Hu, a campaigner for civil rights, environmental protection and AIDS advocacy, was sentenced to three-and-a-half years in prison in China in April. Hu, in his mid-30s, had already spent many months under house arrest with his wife and child.
He was arrested and charged with "inciting subversion of state power" following his testimony on human rights in China via a conference call to the European Parliament's Human Rights Subcommittee on November 26 last year.
Hu's jailing drew condemnation from Washington, European governments and human rights advocates.
Hu's wife, Chinese dissident Zeng Jinyan, still lives under unofficial house arrest. She told reporters that she wanted to keep speaking out for human rights in China but was afraid due to intimidation of her and her jailed husband, while knowing she and her daughter were constantly under surveillance.

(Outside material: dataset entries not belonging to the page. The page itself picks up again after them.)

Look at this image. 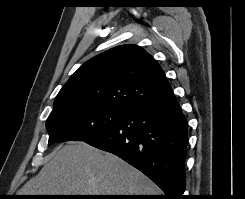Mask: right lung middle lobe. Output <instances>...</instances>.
<instances>
[{
    "label": "right lung middle lobe",
    "mask_w": 245,
    "mask_h": 199,
    "mask_svg": "<svg viewBox=\"0 0 245 199\" xmlns=\"http://www.w3.org/2000/svg\"><path fill=\"white\" fill-rule=\"evenodd\" d=\"M129 111L106 105L84 103L51 112L46 126L48 145L59 141H86L120 122Z\"/></svg>",
    "instance_id": "dd1d6c3e"
}]
</instances>
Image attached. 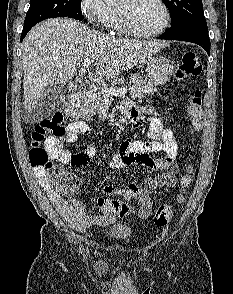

She was delighted by the news of the award when told of it by Reuters. "At last some good news," she said. "Hu Jia would be very happy if he knew."
Poettering said Hu was sick with cirrhosis of the liver and added: "As far as we know he is not being allowed proper medical care."
A source who met Hu in September said his health was poor and he had been placed in solitary confinement in chains at least once.
As a devout Buddhist, he was sticking to a strict vegetarian diet, which caused him nutritional problems in prison, the source said.
Other prisoners were not allowed to lend Hu reading material. His letters to his family were read by prison officials who demanded that he rewrote them if they did not like the contents, the source added.
The annual EU prize is named after Soviet rights activist and dissident Andrei Sakharov and was first awarded in 1988.
Previous recipients include Myanmar opposition leader Aung San Suu Kyi.
The formal award ceremony for the prize, which includes a cheque for 50,000 euros ($64,280), will take place on December 17 in Strasbourg, France.